While the state currently requires physicians to write abortion pill prescriptions, House Bill 320 would allow physicians’ assistants and advanced practice registered nurses to prescribe mifepristone and misoprostol, the two drugs that make up the chemical abortion cocktail. The bill now heads to the desk of Gov. John Carney, who has not given any indication of whether or not he will sign it.

One of the bill’s sponsors, Sen. Kyle Evans Gay, touted the procedure as safe, but the facts tell a different story.

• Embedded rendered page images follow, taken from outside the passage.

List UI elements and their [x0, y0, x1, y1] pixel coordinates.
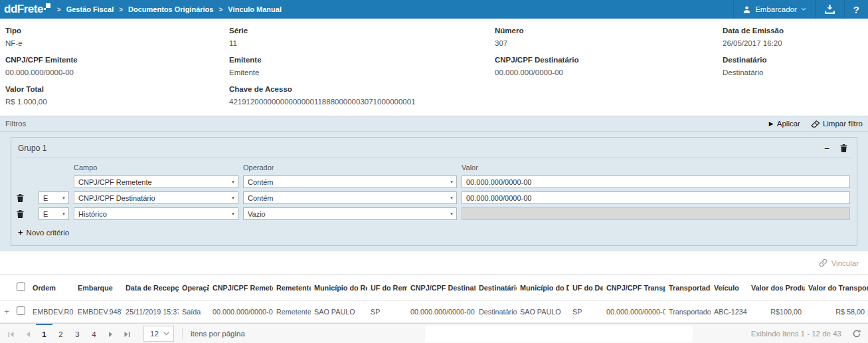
field-value: Destinatário: [723, 66, 868, 78]
header-destinatario[interactable]: Destinatário: [476, 275, 517, 300]
vincular-button[interactable]: Vincular: [819, 259, 859, 267]
refresh-button[interactable]: [852, 329, 861, 338]
field-label: Valor Total: [5, 82, 229, 95]
valor-input-3: [462, 207, 850, 220]
header-municipio-rem[interactable]: Município do Re...: [311, 275, 367, 300]
header-ordem[interactable]: Ordem: [29, 275, 74, 300]
filters-actions: ▶ Aplicar Limpar filtro: [769, 120, 863, 128]
cell-veiculo: ABC-1234: [711, 300, 748, 323]
delete-group-button[interactable]: [840, 144, 847, 152]
header-data-recepcao[interactable]: Data de Recepção: [122, 275, 179, 300]
operador-select-1[interactable]: Contém▼: [243, 175, 457, 188]
new-criterion-label: Novo critério: [27, 229, 70, 237]
header-uf-rem[interactable]: UF do Rem...: [367, 275, 407, 300]
field-value: NF-e: [5, 37, 229, 49]
row-select-cell: [13, 300, 29, 323]
collapse-group-button[interactable]: −: [824, 144, 829, 153]
header-cnpj-remetente[interactable]: CNPJ/CPF Remetente: [209, 275, 273, 300]
download-button[interactable]: [815, 0, 844, 19]
header-valor-produtos[interactable]: Valor dos Produtos: [748, 275, 805, 300]
plus-icon: +: [18, 227, 23, 237]
breadcrumb-gestao-fiscal[interactable]: Gestão Fiscal: [66, 5, 114, 13]
breadcrumb-separator-icon: >: [119, 6, 123, 13]
filter-group-1: Grupo 1 − Campo Operador Valor CNPJ/CPF …: [11, 137, 857, 246]
field-label: Número: [495, 24, 723, 37]
header-remetente[interactable]: Remetente: [273, 275, 311, 300]
cell-cnpj-transportador: 00.000.000/0000-00: [603, 300, 665, 323]
row-checkbox[interactable]: [17, 306, 25, 315]
page-button-4[interactable]: 4: [86, 324, 102, 343]
cell-municipio-rem: SAO PAULO: [311, 300, 367, 323]
expand-row-icon[interactable]: +: [0, 300, 13, 323]
header-cnpj-destinatario[interactable]: CNPJ/CPF Destinatário: [407, 275, 476, 300]
breadcrumb-separator-icon: >: [57, 6, 61, 13]
table-row[interactable]: + EMBDEV.R01_13 EMBDEV.94877 25/11/2019 …: [0, 300, 868, 323]
download-icon: [824, 5, 835, 15]
help-button[interactable]: ?: [844, 0, 868, 19]
previous-page-icon: [25, 331, 31, 338]
field-label: Data de Emissão: [723, 24, 868, 37]
first-page-button[interactable]: [3, 324, 19, 343]
operador-select-1-value: Contém: [248, 178, 274, 186]
filters-title: Filtros: [5, 120, 26, 128]
cell-embarque: EMBDEV.94877: [74, 300, 122, 323]
app-window: ddFrete > Gestão Fiscal > Documentos Ori…: [0, 0, 868, 343]
header-valor-transporte[interactable]: Valor do Transporte: [805, 275, 868, 300]
operador-select-3[interactable]: Vazio▼: [243, 207, 457, 220]
top-bar: ddFrete > Gestão Fiscal > Documentos Ori…: [0, 0, 868, 19]
pagination-bar: 1 2 3 4 12 itens por página Exibindo ite…: [0, 323, 868, 343]
campo-select-2[interactable]: CNPJ/CPF Destinatário▼: [74, 191, 238, 204]
field-value: 26/05/2017 16:20: [723, 37, 868, 49]
delete-criterion-3-button[interactable]: [17, 210, 34, 218]
first-page-icon: [7, 331, 15, 338]
breadcrumb-vinculo-manual[interactable]: Vínculo Manual: [228, 5, 282, 13]
new-criterion-button[interactable]: + Novo critério: [17, 220, 851, 245]
valor-input-2[interactable]: [462, 191, 850, 204]
header-transportador[interactable]: Transportador: [665, 275, 711, 300]
trash-icon: [17, 194, 24, 202]
valor-input-1[interactable]: [462, 175, 850, 188]
header-veiculo[interactable]: Veículo: [711, 275, 748, 300]
header-embarque[interactable]: Embarque: [74, 275, 122, 300]
operador-select-2[interactable]: Contém▼: [243, 191, 457, 204]
apply-filter-button[interactable]: ▶ Aplicar: [769, 120, 800, 128]
pagination-status: Exibindo itens 1 - 12 de 43: [751, 330, 841, 338]
select-arrow-icon: ▼: [450, 180, 454, 184]
user-icon: [742, 5, 751, 14]
last-page-button[interactable]: [119, 324, 135, 343]
operador-select-2-value: Contém: [248, 194, 274, 202]
field-valor-total: Valor Total R$ 1.000,00: [5, 82, 229, 108]
page-button-3[interactable]: 3: [69, 324, 86, 343]
field-label: CNPJ/CPF Destinatário: [495, 53, 723, 66]
user-menu[interactable]: Embarcador: [733, 0, 815, 19]
table-header-row: Ordem Embarque Data de Recepção Operação…: [0, 275, 868, 300]
conjunction-select-3[interactable]: E▼: [39, 207, 69, 220]
breadcrumb-documentos-originarios[interactable]: Documentos Originários: [128, 5, 213, 13]
previous-page-button[interactable]: [19, 324, 36, 343]
chevron-down-icon: [163, 332, 169, 336]
field-value: 00.000.000/0000-00: [5, 66, 229, 78]
header-expand: [0, 275, 13, 300]
page-button-1[interactable]: 1: [36, 324, 52, 343]
filters-bar: Filtros ▶ Aplicar Limpar filtro: [0, 116, 868, 132]
header-municipio-dest[interactable]: Município do De...: [517, 275, 569, 300]
header-cnpj-transportador[interactable]: CNPJ/CPF Transpor...: [603, 275, 665, 300]
select-all-checkbox[interactable]: [17, 283, 25, 291]
page-size-select[interactable]: 12: [143, 326, 174, 342]
next-page-button[interactable]: [102, 324, 119, 343]
header-operacao[interactable]: Operação: [179, 275, 209, 300]
logo-mark-icon: [44, 3, 50, 9]
delete-criterion-2-button[interactable]: [17, 194, 34, 202]
field-chave-acesso: Chave de Acesso 421912000000000000001188…: [229, 82, 868, 108]
filter-group-title: Grupo 1: [18, 144, 46, 153]
campo-select-3[interactable]: Histórico▼: [74, 207, 238, 220]
filter-criteria: Campo Operador Valor CNPJ/CPF Remetente▼…: [17, 164, 851, 220]
cell-remetente: Remetente: [273, 300, 311, 323]
cell-transportador: Transportador: [665, 300, 711, 323]
conjunction-select-2[interactable]: E▼: [39, 191, 69, 204]
campo-select-1[interactable]: CNPJ/CPF Remetente▼: [74, 175, 238, 188]
clear-filter-button[interactable]: Limpar filtro: [811, 120, 863, 128]
field-label: Emitente: [229, 53, 495, 66]
header-uf-dest[interactable]: UF do De...: [569, 275, 603, 300]
page-button-2[interactable]: 2: [52, 324, 69, 343]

The abortion pill procedure begins when the woman first takes mifepristone, which blocks progesterone and starves the preborn baby of nutrients. Typically one to two days later, the woman follows that with misoprostol, which causes contractions and bleeding, forcing the child from her womb. The procedure comes with a multitude of side effects, including cramping, heavy bleeding, nausea, vomiting, diarrhea, abdominal pain, and headaches, many of which women face alone at home.

Data has shown that the abortion pill procedure is four times more dangerous than first-trimester surgical abortions, and studies reveal that emergency room visits have skyrocketed due to abortion pill complications. Expanding this risky procedure outside of the oversight of doctors only increases the risk and danger to women.

READ: Poll: Most Americans want significant abortion restrictions, oppose abortion pills by mail

During an earlier debate, proponents of the bill claimed it was necessary because there is a shortage of physicians, and women are therefore waiting too long to access the abortion pill. One spokeswoman from Planned Parenthood claimed that it can take women at least 24 days to see a doctor who is willing to prescribe the chemical abortion regimen.

In his opposition to the bill, Senator Bryant Richardson told The Dialog that he sees few bills “that cause me to lose sleep. We’re talking about a bill to end human life. I think as a society we ought to do better than that.”

The Dialog reports that the Delaware Catholic Action Network had also lobbied heavily against the bill. “Consistent with the Church’s fundamental belief in the sanctity of life, we oppose House Bill 320 and any legislation that would further promote access to abortion,” it said.